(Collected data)
┄┄┄┄┄┄┄┄┄┄┄┄┄┄┄┄┄┄┄┄
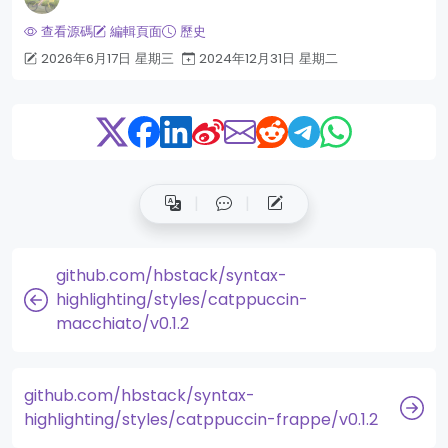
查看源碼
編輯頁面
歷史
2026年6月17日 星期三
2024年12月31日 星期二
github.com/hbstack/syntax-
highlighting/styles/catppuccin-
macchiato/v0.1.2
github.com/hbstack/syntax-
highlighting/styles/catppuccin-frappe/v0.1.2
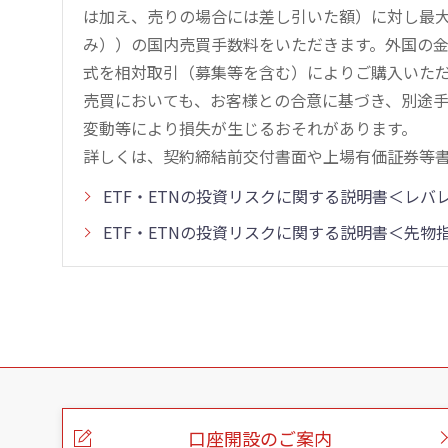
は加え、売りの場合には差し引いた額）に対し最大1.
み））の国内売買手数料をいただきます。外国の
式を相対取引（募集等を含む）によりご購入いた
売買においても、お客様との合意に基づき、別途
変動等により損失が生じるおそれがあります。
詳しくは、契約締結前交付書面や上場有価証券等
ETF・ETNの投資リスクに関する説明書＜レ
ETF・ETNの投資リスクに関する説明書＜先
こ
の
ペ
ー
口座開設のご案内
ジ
┄┄┄┄┄┄┄┄┄┄┄┄┄┄┄┄┄┄┄┄
**ASSIGNED TASK:** Which lines of the records above contain the word "ETNの投資リスクに関する説明書"? Copy each of them.

**RESULT FOR THIS TASK:**
ETF・ETNの投資リスクに関する説明書＜レ
ETF・ETNの投資リスクに関する説明書＜先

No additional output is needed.